[[ GIVEN DATA, beginning ]]

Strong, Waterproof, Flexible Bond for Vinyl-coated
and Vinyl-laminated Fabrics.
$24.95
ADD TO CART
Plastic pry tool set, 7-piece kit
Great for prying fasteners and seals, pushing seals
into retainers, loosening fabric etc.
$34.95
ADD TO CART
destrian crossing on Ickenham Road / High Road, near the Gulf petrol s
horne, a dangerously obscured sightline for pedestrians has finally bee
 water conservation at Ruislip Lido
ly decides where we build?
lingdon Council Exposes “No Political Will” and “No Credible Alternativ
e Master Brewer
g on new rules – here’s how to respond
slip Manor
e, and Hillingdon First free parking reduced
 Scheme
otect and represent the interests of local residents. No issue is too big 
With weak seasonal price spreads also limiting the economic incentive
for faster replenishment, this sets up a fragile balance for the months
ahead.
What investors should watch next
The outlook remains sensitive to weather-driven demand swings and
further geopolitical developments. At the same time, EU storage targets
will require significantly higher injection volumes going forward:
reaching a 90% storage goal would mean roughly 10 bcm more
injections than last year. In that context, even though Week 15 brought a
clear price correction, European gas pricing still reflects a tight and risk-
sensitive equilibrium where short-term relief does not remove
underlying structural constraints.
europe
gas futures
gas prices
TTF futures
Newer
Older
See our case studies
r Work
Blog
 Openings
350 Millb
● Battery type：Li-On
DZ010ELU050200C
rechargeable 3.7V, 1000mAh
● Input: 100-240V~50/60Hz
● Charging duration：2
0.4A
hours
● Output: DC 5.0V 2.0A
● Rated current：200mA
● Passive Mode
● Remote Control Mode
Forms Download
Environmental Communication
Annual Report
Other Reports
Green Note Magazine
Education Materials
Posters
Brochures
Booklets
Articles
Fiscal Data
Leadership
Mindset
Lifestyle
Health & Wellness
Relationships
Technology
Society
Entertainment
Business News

[[ GIVEN DATA, end ]]

DESCRIPTION OF THE TASK
Exact copies of all the lines above are required.

TASK ANSWER
Strong, Waterproof, Flexible Bond for Vinyl-coated
and Vinyl-laminated Fabrics.
$24.95
ADD TO CART
Plastic pry tool set, 7-piece kit
Great for prying fasteners and seals, pushing seals
into retainers, loosening fabric etc.
$34.95
ADD TO CART
destrian crossing on Ickenham Road / High Road, near the Gulf petrol s
horne, a dangerously obscured sightline for pedestrians has finally bee
 water conservation at Ruislip Lido
ly decides where we build?
lingdon Council Exposes “No Political Will” and “No Credible Alternativ
e Master Brewer
g on new rules – here’s how to respond
slip Manor
e, and Hillingdon First free parking reduced
 Scheme
otect and represent the interests of local residents. No issue is too big 
With weak seasonal price spreads also limiting the economic incentive
for faster replenishment, this sets up a fragile balance for the months
ahead.
What investors should watch next
The outlook remains sensitive to weather-driven demand swings and
further geopolitical developments. At the same time, EU storage targets
will require significantly higher injection volumes going forward:
reaching a 90% storage goal would mean roughly 10 bcm more
injections than last year. In that context, even though Week 15 brought a
clear price correction, European gas pricing still reflects a tight and risk-
sensitive equilibrium where short-term relief does not remove
underlying structural constraints.
europe
gas futures
gas prices
TTF futures
Newer
Older
See our case studies
r Work
Blog
 Openings
350 Millb
● Battery type：Li-On
DZ010ELU050200C
rechargeable 3.7V, 1000mAh
● Input: 100-240V~50/60Hz
● Charging duration：2
0.4A
hours
● Output: DC 5.0V 2.0A
● Rated current：200mA
● Passive Mode
● Remote Control Mode
Forms Download
Environmental Communication
Annual Report
Other Reports
Green Note Magazine
Education Materials
Posters
Brochures
Booklets
Articles
Fiscal Data
Leadership
Mindset
Lifestyle
Health & Wellness
Relationships
Technology
Society
Entertainment
Business News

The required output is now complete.